_DATA LISTING_.
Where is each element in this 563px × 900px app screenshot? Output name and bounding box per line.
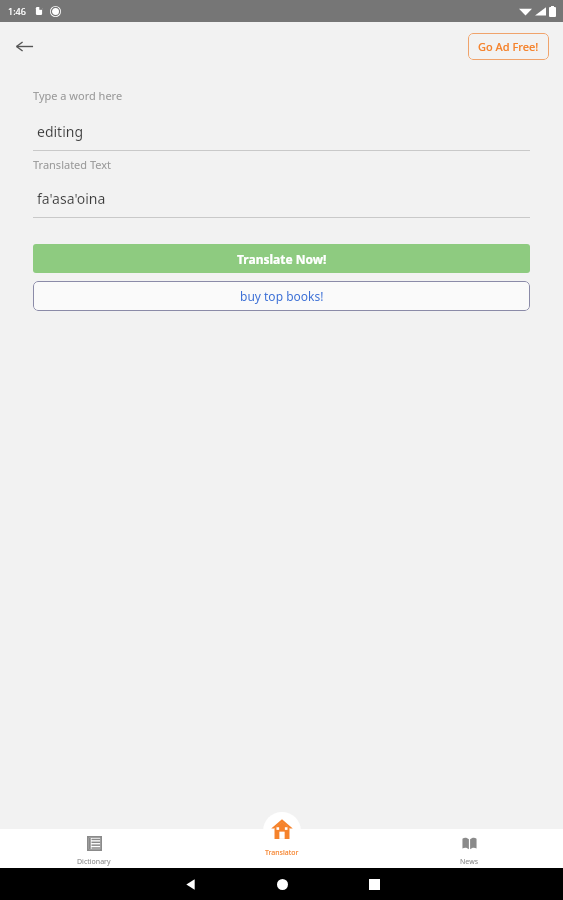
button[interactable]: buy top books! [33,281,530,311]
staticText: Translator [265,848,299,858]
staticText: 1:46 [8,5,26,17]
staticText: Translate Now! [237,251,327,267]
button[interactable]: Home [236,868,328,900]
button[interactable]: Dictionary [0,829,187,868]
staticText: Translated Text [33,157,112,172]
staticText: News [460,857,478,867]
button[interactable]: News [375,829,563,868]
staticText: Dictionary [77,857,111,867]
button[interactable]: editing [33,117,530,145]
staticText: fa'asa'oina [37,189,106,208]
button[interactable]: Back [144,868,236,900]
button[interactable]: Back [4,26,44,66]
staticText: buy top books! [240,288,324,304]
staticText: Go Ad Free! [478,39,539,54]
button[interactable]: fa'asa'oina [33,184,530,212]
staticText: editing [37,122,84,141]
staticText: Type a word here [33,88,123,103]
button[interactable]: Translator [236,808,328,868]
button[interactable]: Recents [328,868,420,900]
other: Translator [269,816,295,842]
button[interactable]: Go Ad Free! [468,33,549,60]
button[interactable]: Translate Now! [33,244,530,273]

...

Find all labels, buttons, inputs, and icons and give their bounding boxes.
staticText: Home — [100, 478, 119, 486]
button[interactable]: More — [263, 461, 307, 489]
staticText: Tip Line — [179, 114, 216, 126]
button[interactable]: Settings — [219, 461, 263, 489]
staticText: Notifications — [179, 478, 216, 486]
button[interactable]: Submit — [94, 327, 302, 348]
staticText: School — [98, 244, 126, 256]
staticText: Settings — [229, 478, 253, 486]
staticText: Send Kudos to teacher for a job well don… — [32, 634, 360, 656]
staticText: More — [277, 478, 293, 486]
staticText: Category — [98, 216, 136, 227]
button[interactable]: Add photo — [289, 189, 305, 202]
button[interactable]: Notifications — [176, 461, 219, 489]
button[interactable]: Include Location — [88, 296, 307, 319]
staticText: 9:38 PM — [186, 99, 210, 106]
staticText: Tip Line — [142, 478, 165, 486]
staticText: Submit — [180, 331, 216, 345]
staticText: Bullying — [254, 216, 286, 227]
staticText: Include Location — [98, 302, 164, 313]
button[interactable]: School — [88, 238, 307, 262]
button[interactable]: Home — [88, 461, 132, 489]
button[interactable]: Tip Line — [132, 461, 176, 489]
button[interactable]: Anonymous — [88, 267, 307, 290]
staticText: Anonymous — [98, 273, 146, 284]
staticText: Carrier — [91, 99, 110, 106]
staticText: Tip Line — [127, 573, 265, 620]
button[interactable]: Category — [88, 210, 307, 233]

* * *

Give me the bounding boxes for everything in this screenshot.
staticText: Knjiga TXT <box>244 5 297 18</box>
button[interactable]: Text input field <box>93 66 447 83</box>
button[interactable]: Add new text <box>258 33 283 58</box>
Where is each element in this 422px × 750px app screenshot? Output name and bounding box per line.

_GOAL OF THE EXERCISE_. Give again exactly, and only, the lines above starting at the one with "Give me the" and ending at the one with "Where is each element in this 422px".

_RESULT OF THE EXERCISE_.
Give me the bounding boxes for everything in this screenshot.
staticText: Knjiga TXT <box>244 5 297 18</box>
button[interactable]: Text input field <box>93 66 447 83</box>
button[interactable]: Add new text <box>258 33 283 58</box>
Where is each element in this 422px × 750px app screenshot? Output name and bounding box per line.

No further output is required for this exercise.